Konflikt auf der koreanischen Halbinsel:Chinas Furcht vor Nordkoreas Kollaps

Kim Jong Un bändigen können nur die Machthaber in Peking: Nordkoreas Wirtschaft hängt nahezu komplett von China ab. Doch einen Niedergang des Landes will die chinesische Regierung unbedingt vermeiden - nicht nur aus ökonomischen Gründen.

Von Christoph Giesen

Wie die Zeiten sich doch gleichen: 60 Jahre nach der Gründung der Volksrepublik China hatten die Genossen in Peking und Pjöngjang 2009 zum chinesisch-nordkoreanischen Freundschaftsjahr erklärt.
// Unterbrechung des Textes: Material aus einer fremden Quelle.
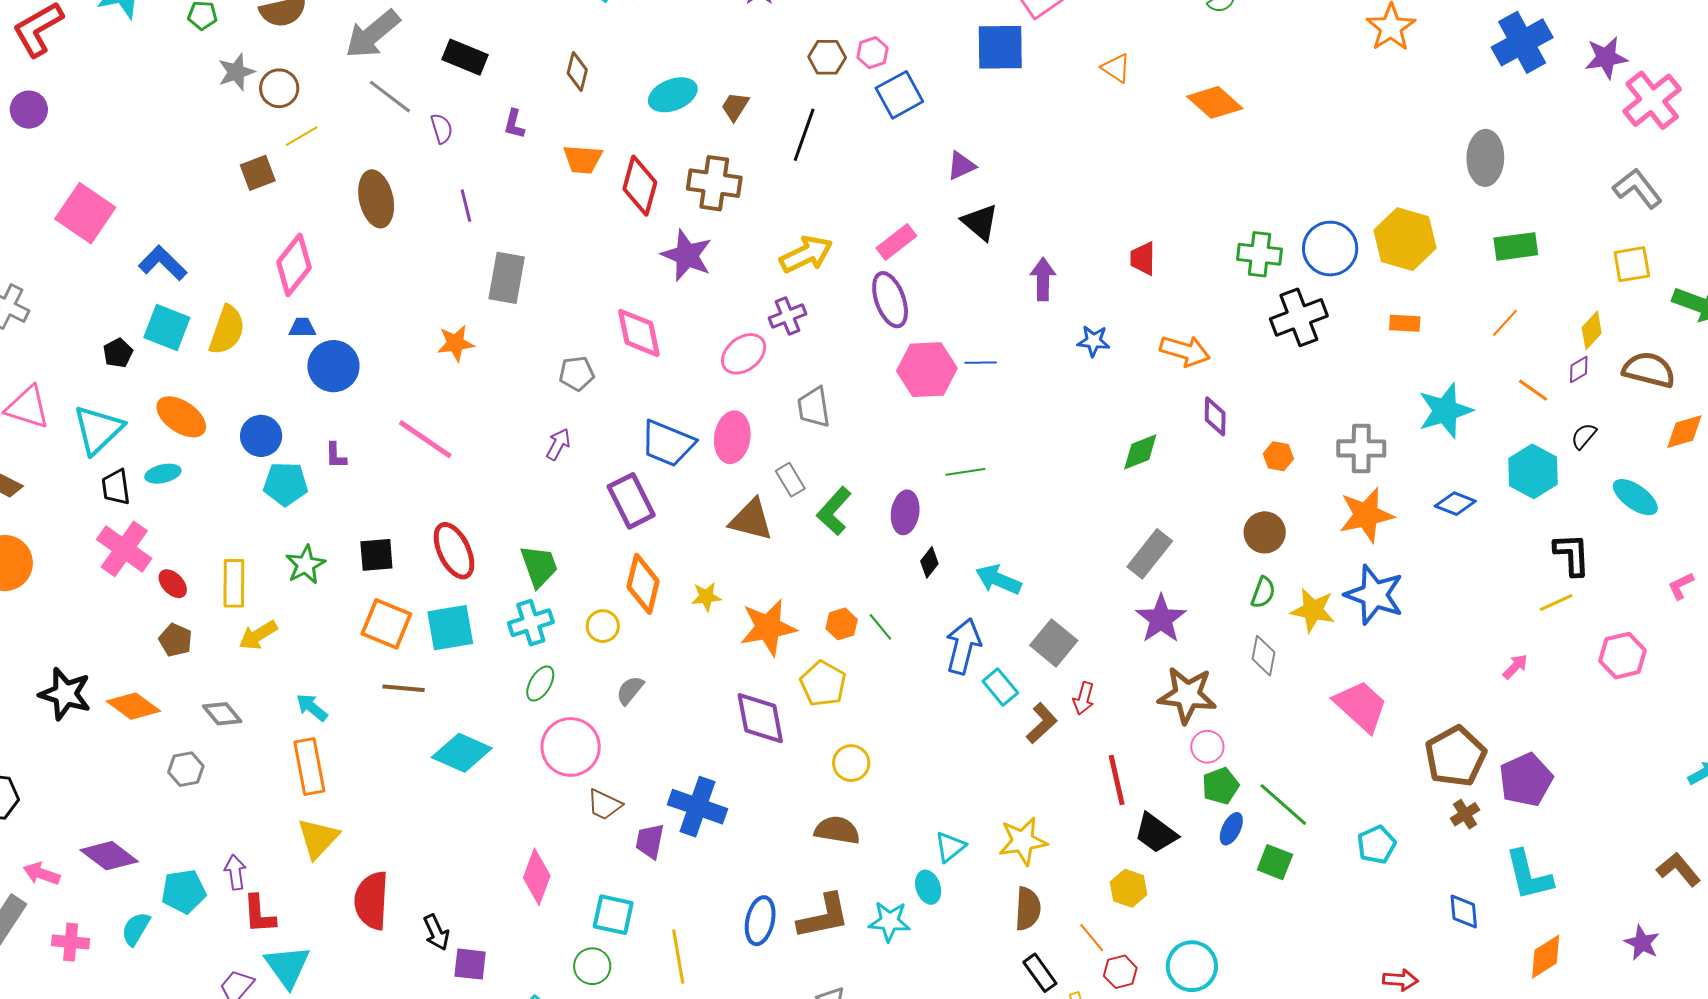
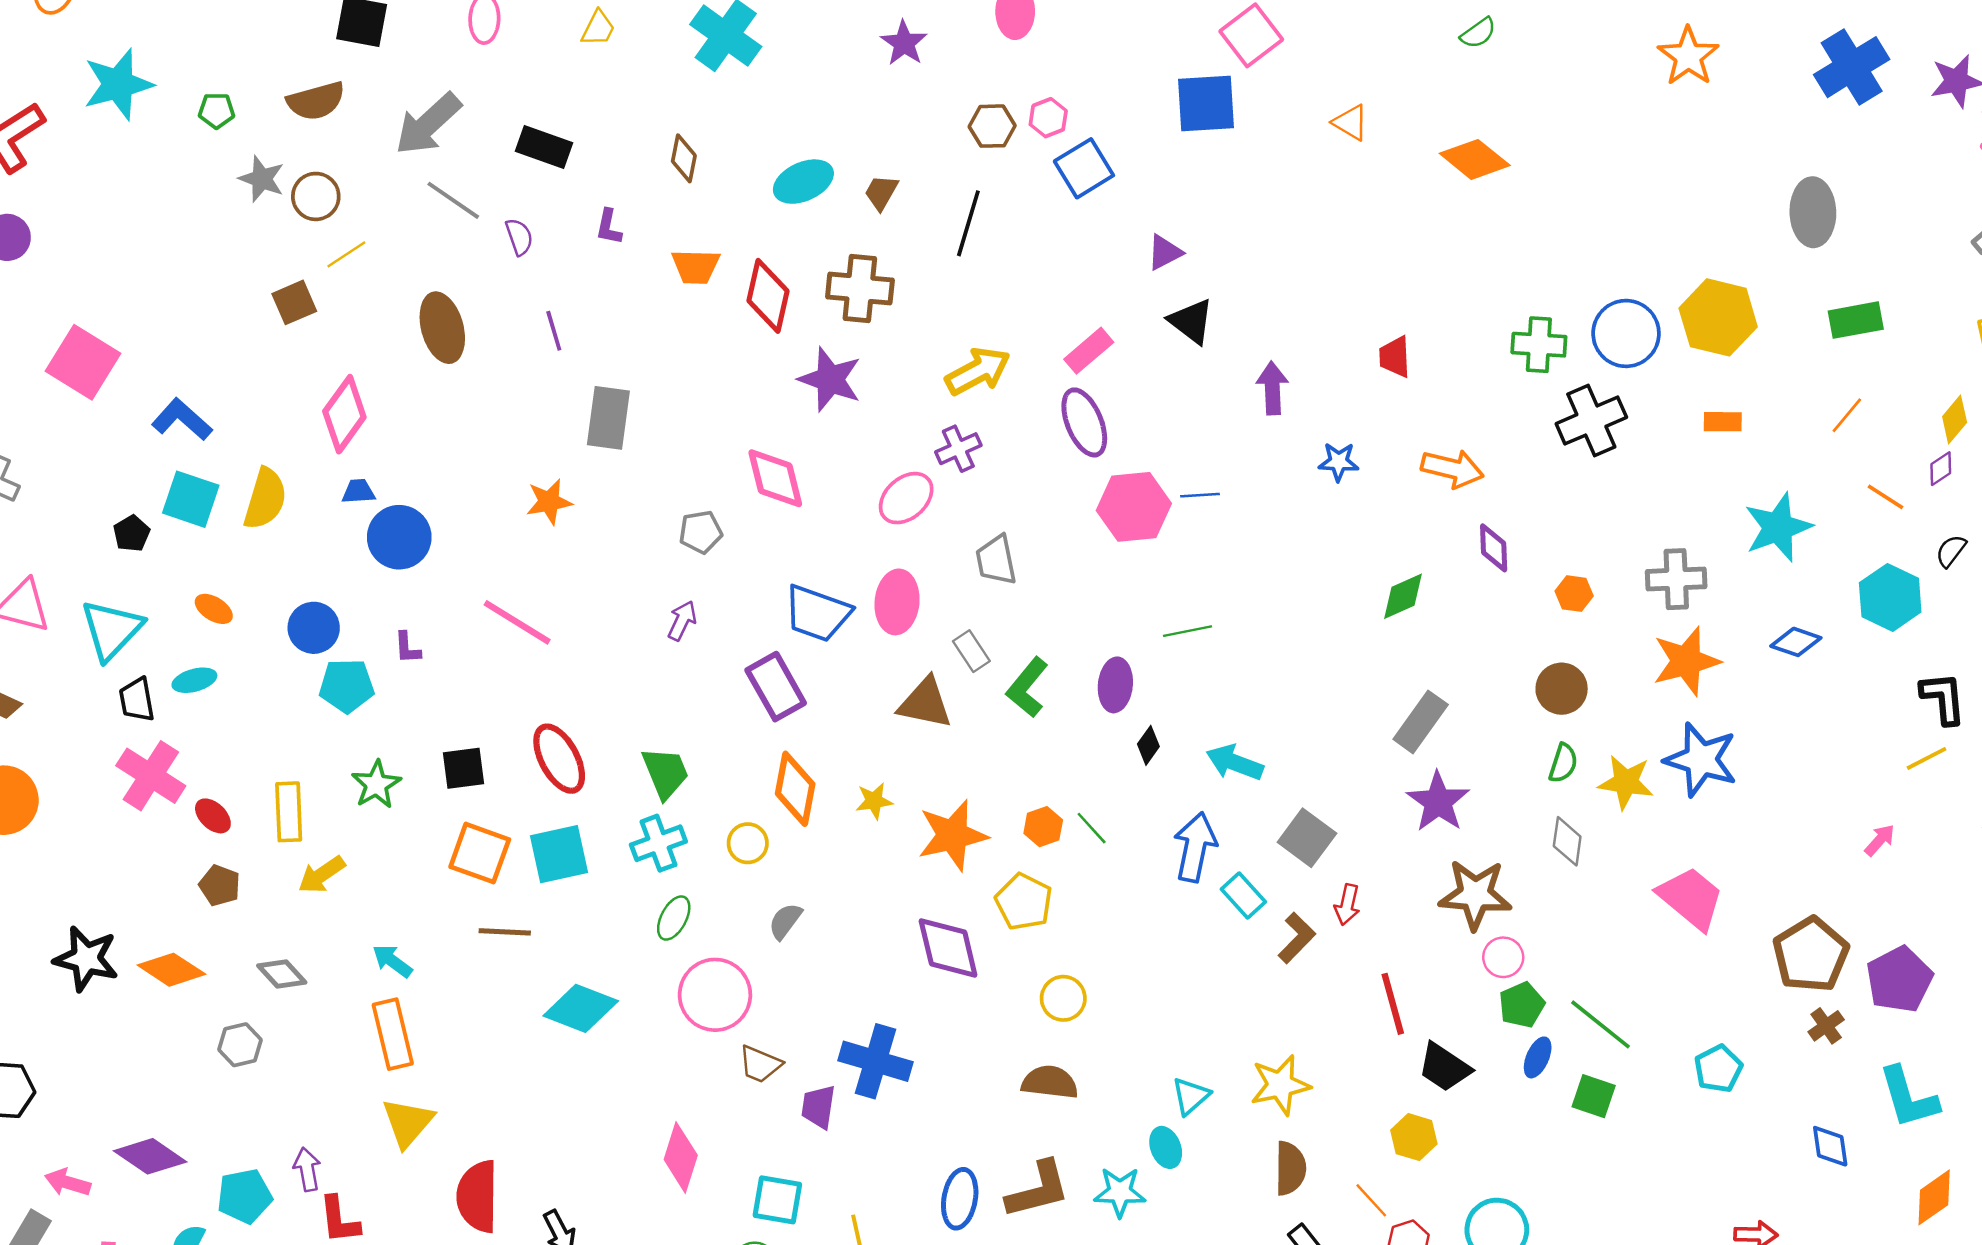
gray star: (236, 72) -> (262, 179), turned -30
orange ellipse: (181, 417) -> (214, 609), size x0.6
Ende März kam damals eine fast hundertköpfige nordkoreanische Delegation nach Peking, angeführt vom Premierminister, der seinen erkrankten Diktator vertrat. Bankette wurden veranstaltet, Reden gehalten, der Reisschnaps floss. Ein paar Tage später: die Ernüchterung. Am 5. April feuerten die koreanischen Genossen eine Rakete ab. Die Propaganda vermeldete einen Erfolg, die Rakete sei in den Orbit eingetreten und funke nun das "Lied des General Kim Il Sung" zur Erde.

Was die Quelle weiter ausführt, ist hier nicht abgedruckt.